It appears that the talks between the US and China have not gotten off to a good start. AFP/CNA reports:
Facing increasing pressure from lawmakers, the United States called on China on Tuesday to step up economic reforms at high-level talks, but Beijing cautioned Washington against politicising trade relations between the two key powers.
US Treasury Secretary Henry Paulson, in his opening remarks at the two-day "strategic economic dialogue" meeting, underlined "persistent trade and financial imbalances" and sought prompt action from China to redress them, saying Americans were "impatient"...
In an apparent reference to increasing anxiety in the US Congress, Paulson said there was growing "anti-China sentiment" in the United States as China became "a symbol of the real and imagined downside of global competition."
[Chinese Vice Premier Wu Yi] did not mince words in her opening comment.
"Politicising trade and economic issues is absolutely unacceptable" and would "complicate the situation," warned the "iron lady" of China.
She also cautioned against what she called the danger of injecting politics into US economic and trade relations.
Unfortunately, it is all very much about politics. The Financial Times writes (via Yahoo! Finance):
For more than three years, Beijing has shouted from the rooftops that its economy is out of balance: too reliant on exports and investment for growth, with a dangerously high share of output from energy-intensive, polluting heavy industries.
But the plethora of policies rolled out to rebalance the economy has had little, if any, impact, partly because of their timidity and partly because the system is not responsive...
The time-worn analogy of turning around a supertanker is often used to illustrate the government's policy task.
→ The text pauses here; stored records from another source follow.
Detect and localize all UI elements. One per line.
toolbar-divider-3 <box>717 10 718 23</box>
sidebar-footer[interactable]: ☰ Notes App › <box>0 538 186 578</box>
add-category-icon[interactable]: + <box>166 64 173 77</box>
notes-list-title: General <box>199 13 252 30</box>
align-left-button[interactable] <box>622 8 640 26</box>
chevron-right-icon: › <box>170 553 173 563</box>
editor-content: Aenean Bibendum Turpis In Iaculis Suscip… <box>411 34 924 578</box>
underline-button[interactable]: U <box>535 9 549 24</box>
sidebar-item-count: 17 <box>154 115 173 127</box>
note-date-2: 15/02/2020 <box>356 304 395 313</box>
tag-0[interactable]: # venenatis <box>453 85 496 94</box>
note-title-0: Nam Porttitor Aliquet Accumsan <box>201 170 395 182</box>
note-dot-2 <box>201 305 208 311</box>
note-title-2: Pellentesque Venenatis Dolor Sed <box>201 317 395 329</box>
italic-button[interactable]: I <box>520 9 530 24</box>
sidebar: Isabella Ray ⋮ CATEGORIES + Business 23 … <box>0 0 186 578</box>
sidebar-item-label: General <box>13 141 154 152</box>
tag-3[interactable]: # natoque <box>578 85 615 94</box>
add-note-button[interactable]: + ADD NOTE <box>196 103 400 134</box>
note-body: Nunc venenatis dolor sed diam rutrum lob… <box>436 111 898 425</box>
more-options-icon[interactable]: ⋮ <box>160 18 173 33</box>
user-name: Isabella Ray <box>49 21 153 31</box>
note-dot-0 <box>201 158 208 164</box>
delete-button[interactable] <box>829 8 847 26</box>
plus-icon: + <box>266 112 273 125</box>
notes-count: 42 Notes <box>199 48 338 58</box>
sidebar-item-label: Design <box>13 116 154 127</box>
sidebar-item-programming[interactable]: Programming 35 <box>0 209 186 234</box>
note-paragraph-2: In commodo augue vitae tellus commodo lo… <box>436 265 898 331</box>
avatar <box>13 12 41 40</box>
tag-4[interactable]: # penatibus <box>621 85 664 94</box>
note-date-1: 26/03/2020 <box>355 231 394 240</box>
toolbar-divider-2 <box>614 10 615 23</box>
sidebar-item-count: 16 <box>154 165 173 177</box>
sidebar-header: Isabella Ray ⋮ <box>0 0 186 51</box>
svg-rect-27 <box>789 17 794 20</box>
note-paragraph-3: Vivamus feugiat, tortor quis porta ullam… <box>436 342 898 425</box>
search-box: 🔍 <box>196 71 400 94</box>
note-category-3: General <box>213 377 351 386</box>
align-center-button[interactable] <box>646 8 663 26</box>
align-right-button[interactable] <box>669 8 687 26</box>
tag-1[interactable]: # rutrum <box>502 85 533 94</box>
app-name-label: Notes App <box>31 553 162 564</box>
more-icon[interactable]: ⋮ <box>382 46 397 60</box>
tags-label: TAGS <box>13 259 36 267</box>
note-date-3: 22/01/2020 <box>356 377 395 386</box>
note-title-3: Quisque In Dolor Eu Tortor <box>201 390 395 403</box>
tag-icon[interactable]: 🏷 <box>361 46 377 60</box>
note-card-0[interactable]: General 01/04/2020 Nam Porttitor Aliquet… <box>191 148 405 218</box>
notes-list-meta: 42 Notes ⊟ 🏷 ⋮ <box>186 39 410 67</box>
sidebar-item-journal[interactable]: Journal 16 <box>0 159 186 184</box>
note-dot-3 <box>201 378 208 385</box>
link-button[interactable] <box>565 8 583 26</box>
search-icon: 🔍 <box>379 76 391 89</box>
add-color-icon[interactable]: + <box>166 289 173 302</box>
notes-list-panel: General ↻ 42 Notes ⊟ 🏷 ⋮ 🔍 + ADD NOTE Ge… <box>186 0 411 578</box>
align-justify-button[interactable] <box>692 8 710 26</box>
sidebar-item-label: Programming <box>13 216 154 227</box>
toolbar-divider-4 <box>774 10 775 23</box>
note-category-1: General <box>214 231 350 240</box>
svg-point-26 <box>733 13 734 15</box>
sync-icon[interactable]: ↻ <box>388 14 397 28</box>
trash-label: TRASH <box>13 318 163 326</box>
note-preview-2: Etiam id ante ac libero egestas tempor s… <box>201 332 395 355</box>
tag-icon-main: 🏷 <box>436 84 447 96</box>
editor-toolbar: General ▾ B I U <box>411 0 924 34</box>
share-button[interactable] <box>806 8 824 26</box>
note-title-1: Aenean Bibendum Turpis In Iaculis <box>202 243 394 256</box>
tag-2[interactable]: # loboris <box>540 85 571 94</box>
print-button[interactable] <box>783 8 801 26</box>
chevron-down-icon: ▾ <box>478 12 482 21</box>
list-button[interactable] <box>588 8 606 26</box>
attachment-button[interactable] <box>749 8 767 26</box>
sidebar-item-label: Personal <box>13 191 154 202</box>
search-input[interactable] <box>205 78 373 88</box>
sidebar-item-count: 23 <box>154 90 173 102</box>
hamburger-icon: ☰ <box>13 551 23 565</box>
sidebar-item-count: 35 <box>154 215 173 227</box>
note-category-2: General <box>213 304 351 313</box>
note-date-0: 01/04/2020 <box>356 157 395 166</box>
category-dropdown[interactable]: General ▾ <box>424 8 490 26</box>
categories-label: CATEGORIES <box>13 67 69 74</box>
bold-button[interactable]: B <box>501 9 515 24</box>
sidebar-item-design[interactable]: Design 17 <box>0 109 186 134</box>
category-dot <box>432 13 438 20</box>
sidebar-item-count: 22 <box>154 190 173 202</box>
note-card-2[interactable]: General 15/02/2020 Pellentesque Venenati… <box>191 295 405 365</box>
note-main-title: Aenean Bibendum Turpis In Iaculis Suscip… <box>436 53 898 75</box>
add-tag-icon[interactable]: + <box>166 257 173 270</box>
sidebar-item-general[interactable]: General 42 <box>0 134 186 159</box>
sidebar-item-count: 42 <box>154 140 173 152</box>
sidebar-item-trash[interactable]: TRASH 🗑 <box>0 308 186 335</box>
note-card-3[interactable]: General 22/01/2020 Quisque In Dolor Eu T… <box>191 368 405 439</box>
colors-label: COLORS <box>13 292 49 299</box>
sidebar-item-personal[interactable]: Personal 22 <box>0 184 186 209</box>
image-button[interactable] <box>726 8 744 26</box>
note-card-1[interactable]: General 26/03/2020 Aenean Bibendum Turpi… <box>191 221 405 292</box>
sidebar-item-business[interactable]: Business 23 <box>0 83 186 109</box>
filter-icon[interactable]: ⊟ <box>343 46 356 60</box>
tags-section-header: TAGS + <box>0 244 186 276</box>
It might be more accurate to liken the Chinese economy to a flotilla of large and small boats, all steaming ahead at full bore, with little regard to the direction of the fleet or the diktats of its commanding officers in Beijing...
Meanwhile, China's political calendar, and the caution of Wen Jiabao, the premier, who is in charge of economic policy, makes any radical deviation from the incremental approach to reform unlikely in the near-term. Senior policymakers have become even more risk-averse and resistant to overt foreign pressure than normal in advance of the ruling Communist party's five-yearly congress later this year, which is expected to usher in sweeping changes to the leadership. The US, which is entering its own political season earlier than usual in the run-up to next year's presidential election, acknowledges the timing may not be right for the kinds of changes Washington wants.
"The great risk we face is that our respective political calendars are out of sync," said David Loevinger, the US Treasury representative in Beijing, in a recent speech. "The problem faced is: just at the point the US, for our own political reasons, really need a response by the Chinese, the Chinese are unable to provide it."